Ein Immobilienmakler und Vater von drei Kindern aus Alaska war in der Nähe der Bühne als die ersten Schüsse fielen, wie einer seiner Freunde, die ihn zum Konzert begleiteten, sagte. Der Mann sei mehrfach getroffen worden, habe aber überlebt. «Er ist gerade aus dem Operationssaal gekommen und er wird überleben», sagte der Freund.
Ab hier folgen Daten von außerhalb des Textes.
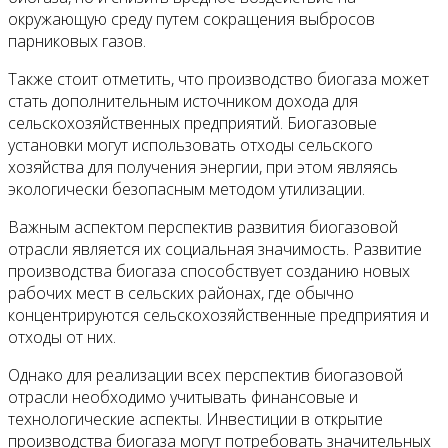
окружающую среду путем сокращения выбросов
парниковых газов.
Также стоит отметить, что производство биогаза может
стать дополнительным источником дохода для
сельскохозяйственных предприятий. Биогазовые
установки могут использовать отходы сельского
хозяйства для получения энергии, при этом являясь
экологически безопасным методом утилизации.
Важным аспектом перспектив развития биогазовой
отрасли является их социальная значимость. Развитие
производства биогаза способствует созданию новых
рабочих мест в сельских районах, где обычно
концентрируются сельскохозяйственные предприятия и
отходы от них.
Однако для реализации всех перспектив биогазовой
отрасли необходимо учитывать финансовые и
технологические аспекты. Инвестиции в открытие
производства биогаза могут потребовать значительных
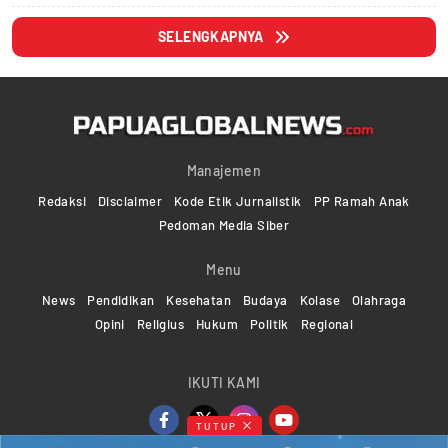
SELENGKAPNYA
Manajemen
Redaksi
Disclaimer
Kode Etik Jurnalistik
PP Ramah Anak
Pedoman Media Siber
Menu
News
Pendidikan
Kesehatan
Budaya
Kolase
Olahraga
Opini
Religius
Hukum
Politik
Regional
IKUTI KAMI
TUTUP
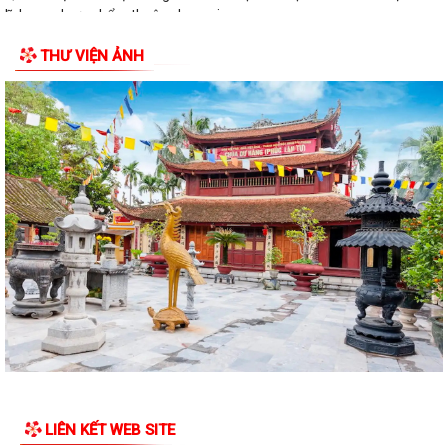
lĩnh vực dược phẩm thuộc phạm vi,...
THƯ VIỆN ẢNH
LIÊN KẾT WEB SITE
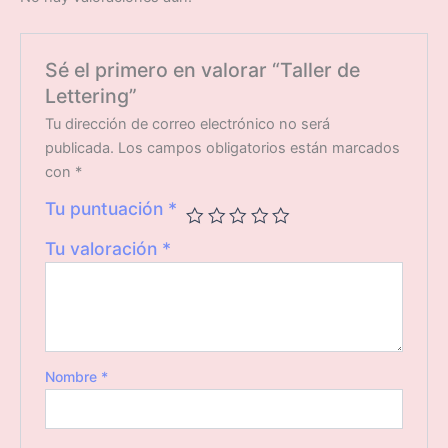
Sé el primero en valorar “Taller de
Lettering”
Tu dirección de correo electrónico no será
publicada.
Los campos obligatorios están marcados
con
*
Tu puntuación
*
Tu valoración
*
Nombre
*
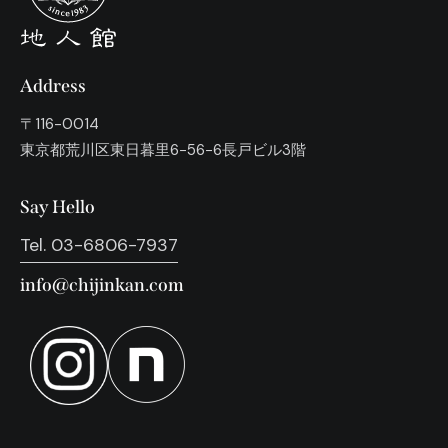
Address
〒116-0014
東京都荒川区東日暮里6−56−6長戸ビル3階
Say Hello
Tel. 03-6806-7937
info@chijinkan.com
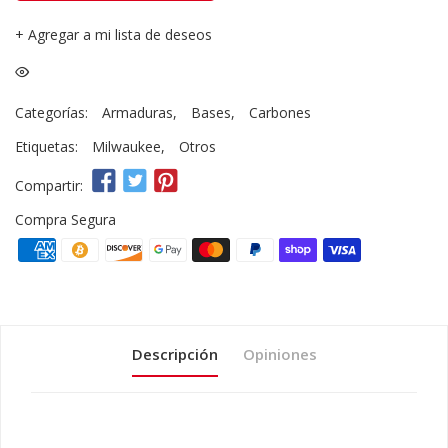
+
Agregar a mi lista de deseos
Categorías:
Armaduras
,
Bases
,
Carbones
Etiquetas:
Milwaukee
,
Otros
Compartir:
Compra Segura
Descripción
Opiniones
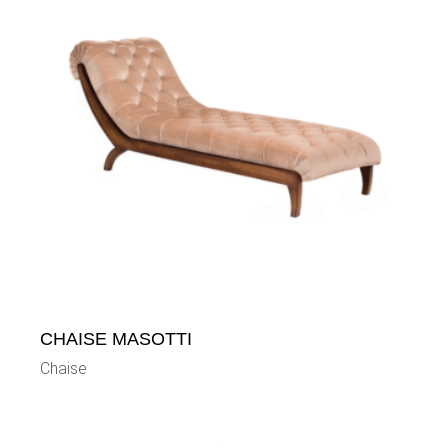
CHAISE MASOTTI
Chaise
Zwei Kanadier kamen bei der Attacke ums Leben. Einer von ihnen war ein 23-Jähriger Lehrling aus Maple Ridge in British Columbia, wie der TV-Sender CBC berichtete. «Wir hatten nur ein Kind», sagten seine Eltern dem Sender. Ihr Sohn habe das Festival mit seiner Freundin besucht. Eine 28-Jährige aus Alberta wurde nach Behördenangaben ebenfalls getötet. Kanadas Premierminister Justin Trudeau verurteilte die Tat in einer Stellungnahme als «sinnlosen und feigen Gewaltakt».